[Page-level text extractions]
################

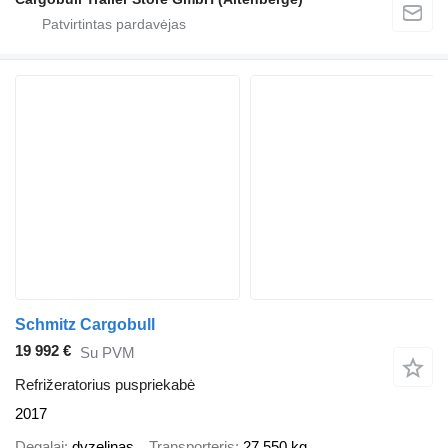
Schmitz Cargobull
19 992 €
Su PVM
Refrižeratorius puspriekabė
2017
Degalai
dyzelinas
Transporteris
27 550 kg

################

--- Work required ---
Print all of the entries word for word. Omit the pictures they contain.

--- Answer box ---
Schmitz Cargobull
19 992 €
Su PVM
Refrižeratorius puspriekabė
2017
Degalai
dyzelinas
Transporteris
27 550 kg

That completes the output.